La gouvernance mondiale est largement en panne actuellement parce que ce problème intra-américain n'est pas résolu. Selon les sujets ou les forces sociales en jeu, ce grand pays joue tantôt la priorité à ses propres intérêts, tantôt la recherche de règles du jeu acceptables et communes. Cela est vrai dans le commerce et la finance comme dans la stratégie.

Or, les Américains aux prises avec eux-mêmes n'ont pas d'interlocuteurs dans ce débat. Un temps la Russie, de plus en plus la Chine… Pour les Etats-Unis, l'Europe est toujours politiquement insignifiante. " A qui dois-je téléphoner ? " disait Kissinger. Il n'a toujours pas reçu de réponse. Pourtant l'issue du débat interne des Etats-Unis concerne le monde entier et nous en dépendons. Il faut peser dessus en alliance étroite avec les forces démocratiques et responsables dont les Américains sont riches.

Là est l'enjeu vrai de l'avenir de l'Europe, et il y a urgence. Je soupçonne quelques-uns des peuples qui ont rejoint l'Union européenne de l'avoir fait avec l'espoir que nous constituerions tous ensemble une grande Suisse. Mais c'est une erreur funeste. Par sa géographie, son histoire, sa richesse, sa puissance et sa culture, ce continent ne saurait échapper à tous les tracas du monde. Il faut les assumer.
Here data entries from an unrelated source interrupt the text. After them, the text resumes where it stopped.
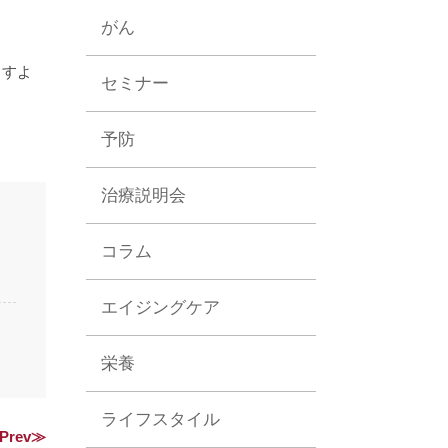
がん
ますよ
セミナー
予防
治療説明会
コラム
エイジングケア
栄養
ライフスタイル
Prev≫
Tout cela doit se faire en préservant nos langues, nos systèmes socio-éducatifs, les particularités nationales marquées de nos protections sociales et l'organisation interne de nos justices, bref nos nations. Ce sera la fonction d'une bonne constitution.
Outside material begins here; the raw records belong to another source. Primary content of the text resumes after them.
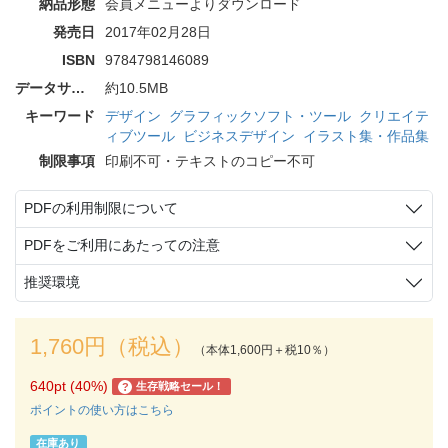
納品形態
会員メニューよりダウンロード
発売日
2017年02月28日
ISBN
9784798146089
データサイズ
約10.5MB
キーワード
デザイン
グラフィックソフト・ツール
クリエイテ
ィブツール
ビジネスデザイン
イラスト集・作品集
制限事項
印刷不可・テキストのコピー不可
PDFの利用制限について
PDFをご利用にあたっての注意
推奨環境
1,760円（税込）
（本体1,600円＋税10％）
640pt (40%)
生存戦略セール！
?
ポイントの使い方はこちら
在庫あり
L'Europe, elle, n'a pas d'autre sens que d'être au monde le premier exportateur des droits de l'Homme, de la protection sociale et de la paix. Il lui faut s'en rendre capable grâce à des institutions à la hauteur de ces enjeux. Personne n'a jamais écrit une constitution pour le plaisir d'en faire une. Mais une fois reconnues et acceptées les missions qu'elle doit servir, l'écriture de notre nécessaire constitution sera plus évidente et plus facile.